____ Supplied entries
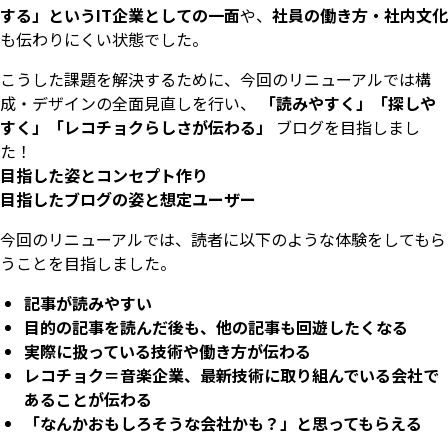
する」というIT企業としての一面
や、
社員の働き方・社内文化
も伝わりにくい状態でした。
こうした課題を解決するために、今回のリニューアルでは構
成・デザインの全面見直しを行い、
「読みやすく」「探しや
すく」「レコチョクらしさが伝わる」
ブログを目指しまし
た！
目指した姿とコンセプト作り
目指したブログの姿と想定ユーザー
今回のリニューアルでは、読者に以下のような体験をしてもら
うことを目指しました。
記事が読みやすい
目的の記事を読んだ後も、他の記事も回遊したくなる
実際に扱っている技術や働き方が伝わる
レコチョク＝音楽企業、最新技術に取り組んでいる会社で
あることが伝わる
「なんかおもしろそうな会社かも？」と思ってもらえる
________
*Activity*: Skipping all images, print the data above a second time exactly.

*Task output*:
する」というIT企業としての一面
や、
社員の働き方・社内文化
も伝わりにくい状態でした。
こうした課題を解決するために、今回のリニューアルでは構
成・デザインの全面見直しを行い、
「読みやすく」「探しや
すく」「レコチョクらしさが伝わる」
ブログを目指しまし
た！
目指した姿とコンセプト作り
目指したブログの姿と想定ユーザー
今回のリニューアルでは、読者に以下のような体験をしてもら
うことを目指しました。
記事が読みやすい
目的の記事を読んだ後も、他の記事も回遊したくなる
実際に扱っている技術や働き方が伝わる
レコチョク＝音楽企業、最新技術に取り組んでいる会社で
あることが伝わる
「なんかおもしろそうな会社かも？」と思ってもらえる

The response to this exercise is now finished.